The goal of the challenge is to do a pixel-wise identification of objects from a front car camera.
The images are generated from CARLA, an open-source simulator for autonomous driving. It includes a virtual world with dynamic objects like cars and pedestrians and differents weather conditions. It also includes a set of sensors like cameras with different post-processing, one is the semantic segmentation with 14 differents classes.
Here is an example from the simulator, on the left the camera image and on the right the segmentation with the different classes
The challenge is limited to two types of objects, the drivable road as well as the vehicles.
In order to run on the udacity workspace and get graded we need to run the following ./preinstall_script.sh
to install the packages required by the script then grader 'python ./Lyft_challenge.py'
and it should give you an output like this
Your program has run, now scoring...
Your program runs at 13.157 FPS
Car F score: 0.847 | Car Precision: 0.729 | Car Recall: 0.883 | Road F score: 0.987 | Road Precision: 0.990 | Road Recall: 0.974 | Averaged F score: 0.917
If you are satisfied with your results and have no errors, make sure you have filled out your JWT file and then submit your solution by typing 'submit' at the command line.
########################################
############ Ending Grader #############
########################################
To reproduce the results you will need to gather data from CARLA using the script carla_datagenerator.py
, then use the jupyter notebook Lyft_challenge.ipynb
to train the network on your new dataset. Then you can use Freeze graph.ipynb
to freeze the keras model and Optimize_for_inference.ipynb
to optimize it. From there you can put the model in Models folder, name it keras_opt_model.pb
and use Lyft_challenge.py
to do inference on video.
We are given a training set of 1000 images and the corresponding segmentation extracted from CARLA.

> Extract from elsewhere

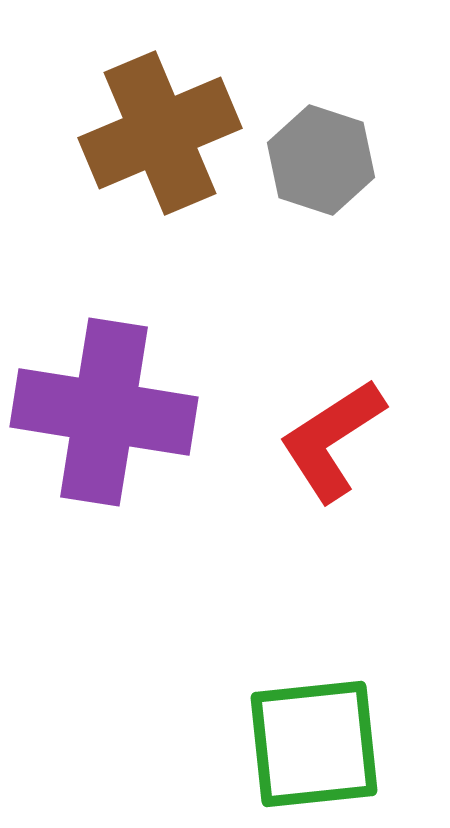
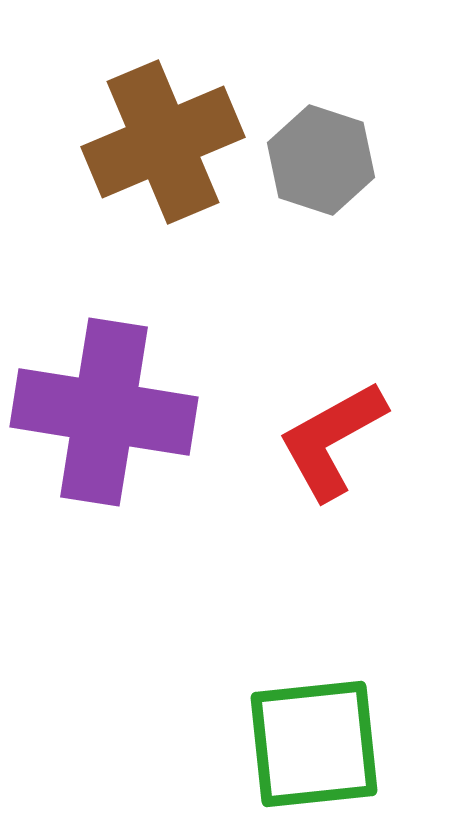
brown cross: moved 3 px right, 9 px down
red L-shape: rotated 4 degrees clockwise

The first thing to do was to convert the segmented images to keep only the vehicles and the road. Also as part of the process we had to remove the hood of our car because it is not part of the evaluation. Code can be seen in the function convert_carlaseg_to_challengeseg
from the Lyft_challeng jupyter notebook.
def convert_carlaseg_to_challengeseg(ids, seg_folder=TRAIN_CAMSEG_FOLDER, out_folder=TRAIN_LABEL_FOLDER):
'''
Convert the segmented images from CARLA to the challenge format.
Keep only the vehicles and merge road and roadlines into one class.
It also removes the hood as it is not part of the challenge evaluation
ids : list of ids to retrieve images from the folder
seg_folder : Folder where the CARLA segmented images reside
out_folder : Folder where the challenge segmented image will be saved
'''
# Loop over all images
for img_id in tqdm(ids):
img_seg = img_to_array(Image.open(f'{seg_folder}/{img_id}.png')).astype('uint8')
labels = img_seg[:,:,0]
# Merge label 6=roadlines and 7=road
label_road = np.where(np.logical_or(labels == 6, labels == 7), 1, 0).astype('uint8')
# Keep only 10=vehicles
label_vehicle = np.where(labels == 10, 1, 0).astype('uint8')
# Remove the hood by remove the blob close to the bottom
blobs, nblobs = ndimage.label(label_vehicle)
blob_num = blobs[590, 400]
label_vehicle[blobs == blob_num] = 0
# Combine both in one image
# Channel 0 -> Road
# Channel 1 -> vehicle
img_seg[:,:,0] = label_road
img_seg[:,:,1] = label_vehicle
# Save it back
img = Image.fromarray(img_seg).convert('RGB')
img.save(f'{out_folder}/{img_id}.png')
After the conversion the binary labels of road are in the channel 0 and the vehicle one are in the channel 1.
After few tries with some networks it appears that we need more data to improve our accuracy. So i extracted from CARLA 7000 images, 500 images by weather available in the simulator. I saved one image every 10 frames to avoid to have look a like images. Code of the data collection used with CARLA is in carla_datagenerator.py
This new dataset became my training set and the set already provided became my validation set.
To tackle this challenge i choose to use a U-net like network which has proven to be really good at segmentation.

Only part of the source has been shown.